Ferguson Reef archaeology expedition – 26 November

With Bungee searching the reef from overhead we sent out Xanthe, Rob, Meri, Frits, Jacqui, Kieran and Michael to commence surveying the buoyed shipwrecks starting with the one on the northern arm of Great Detached Reef.

This site consisted of a single iron anchor out on the edge of the reef on the other side of the surf break, two large mid-19th century iron anchors – one lying flat on the seabed the other picked into the reef top some 120 metres in from the edge of the reef. Surrounding these substantial anchors (4.0m long by 2.8m wide) are several lines of stud link anchor chain running in a north-westerly direction from the edge of the reef across the reef top and towards the centre of the site. Around the anchor chains are large iron concretions (an iron / sand / corrosion product matrix), a number of copper-alloy fastenings, copper-alloy sheathing (a metal coating used to protect the lower hull of timber sailing vessels from fouling and marine borers).

Peter Illidge (GBRMPA) inspected a ship’s windless on Great Detached Reef. PHOTO: Xanthe Rivett, Silentworld Foundation.

Peter Illidge (GBRMPA) inspected a ship’s windless on Great Detached Reef. PHOTO: Xanthe Rivett, Silentworld Foundation.

Scattered forward of the two anchors are several composite piles of chain, stone ballast and iron knees and rigging components – the largest mound being some 5.0 metres long, 2.0 metres wide and 1.5m high.

After a quick tour of the site the team split into working groups – with Xanthe photographing and videoing the wrecksite, Frits and Meri recording the large anchor lying flat on the seabed and the iron knees, Jacqui and Rob recording the pitched in anchor and the chain and Kieran getting compass directions and sketching a rough site plan.

Frits and Meri recording one of the numerous anchors. PHOTO: Xanthe Rivett, Silentworld Foundation.

Frits and Meri recording one of the numerous anchors. PHOTO: Xanthe Rivett, Silentworld Foundation.

After completing the survey the team moved onto the next wrecksite about two kilometres south on the eastern elbow of the reef.

This site – which is situated on a shallow reef flat some 150 metres back from the exposed reef edge – runs in an almost straight north –south line across the reef top – and consists of a cluster of five relatively small iron anchors, two small carronades (a type of early 19th century cannon) and several pieces of iron kentledge. On the eastern side of the site the team located three small chain piles along with additional iron kentledge and to the north recorded a large, but, dispersed stone ballast mound and a small number of iron knees.

At the extreme northern end of the site was another large iron anchor which had been formerly fitted with a wooden stock.
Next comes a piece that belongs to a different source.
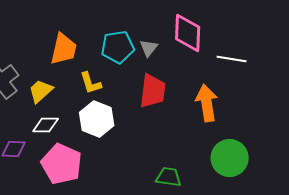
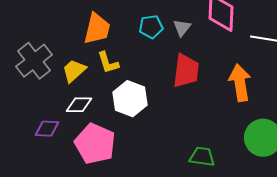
cyan pentagon: (118, 47) -> (151, 27), size x0.7
yellow L-shape: (91, 83) -> (108, 63), moved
Judging by its angle and alignment this anchor appears to have been deployed during the wrecking event, unlike the sites five other anchors, which are piled up one on top of each other and are all facing different directions.

Single engine aircraft – possible a PT39 from the air. PHOTO: Peter Illidge, GBRMPA.

Single engine aircraft – possible a PT39 from the air. PHOTO: Peter Illidge, GBRMPA.

Again the team dispersed to their assigned tasks before returning to the dive tender and their next target – a large run of anchor chain and another large anchor which had been picked in – or deployed – in the centre of the reef.

Once the site was located Jacqui and Kieran snorkelled the length of the chain – which also ran in an almost north-south direction – looking for any additional  wreckage associated with the anchor and chain – after swimming the length of the chain – some 200 metres – no more wreckage was located and we returned to measure and record the upright anchor before returning to Silentworld II.